Ora Vittorio Leo, reo confesso per l'omicidio del padre, si trova nel carcere di Lecce. Tra i due erano continui i litigi. Durante l'ultima lite il figlio ha cosparso il padre di liquido infiammabile vicino ai fornelli accesi. Così l'89enne ha perso la vita

"Dopo la morte di mio padre ho prima lavato tutto il pavimento, poi ho cucinato la pasta con il ragù, non perché avessi fame ma per smorzare la tensione che avevo addosso", avrebbe dichiarato al pm, Vittorio Leo, 48enne di Collepasso (in provincia di Lecce) dopo aver dato alle fiamme il padre. L'assassino, come ricostruisce Il Messaggero, è un agente immobiliare che da ieri si trova nel carcere di Borgo San Nicola a Lecce per l'omicidio del padre Antonio, 89enne.

L'uomo ha ammesso le sue responsabilità. La vittima è stata cosparsa di liquido infiammabile vicino ai fornelli accesi. È stato il figlio stesso a chiamare i carabinieri che hanno trovato l'anziano Antonio, insegnante in pensione, in bagno senza vita, riverso per terra e presentava su gran parte del corpo ustioni di secondo e terzo grado. Il figlio ha una agenzia immobiliare nello stesso edificio dove il padre abitava da solo.

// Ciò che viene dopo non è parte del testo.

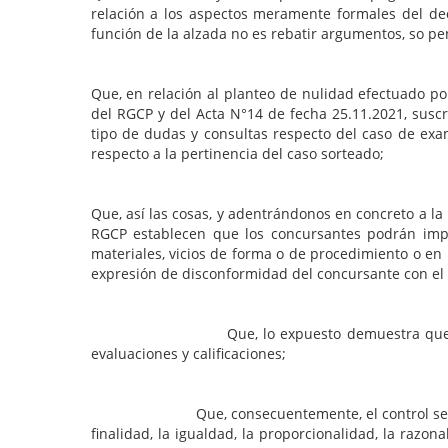
relación a los aspectos meramente formales del dec
función de la alzada no es rebatir argumentos, so pena
Que, en relación al planteo de nulidad efectuado po
del RGCP y del Acta N°14 de fecha 25.11.2021, suscr
tipo de dudas y consultas respecto del caso de exa
respecto a la pertinencia del caso sorteado;
Que, así las cosas, y adentrándonos en concreto a la 
RGCP establecen que los concursantes podrán impug
materiales, vicios de forma o de procedimiento o en
expresión de disconformidad del concursante con el
Que, lo expuesto demuestra que se ha buscad
evaluaciones y calificaciones;
Que, consecuentemente, el control se extiende so
finalidad, la igualdad, la proporcionalidad, la razona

Vittorio ha spiegato agli investigatori che il decesso sarebbe avvenuto a causa di un incidente nella villetta dell'anziano, in via Sturzo. Il 48enne ha dichiarato di avere spruzzato dell'alcol addosso alla vittima nel corso di un diverbio, ma che la combustione sarebbe avvenuta accidentalmente a causa di un fornello acceso. Altro particolare emerso è che Vittorio Leo ha chiamato i soccorsi alcune ore dopo il fatto. Come detto, ha prima lavato a terra e cucinato il ragù. Intanto le indagini, coordinate dal sostituto procuratore Luigi Mastroniani, vanno avanti. Un importante apporto potrebbe arrivare dall'autopsia prevista in questi giorni nell'ospedale "Vito Fazzi" di Lecce.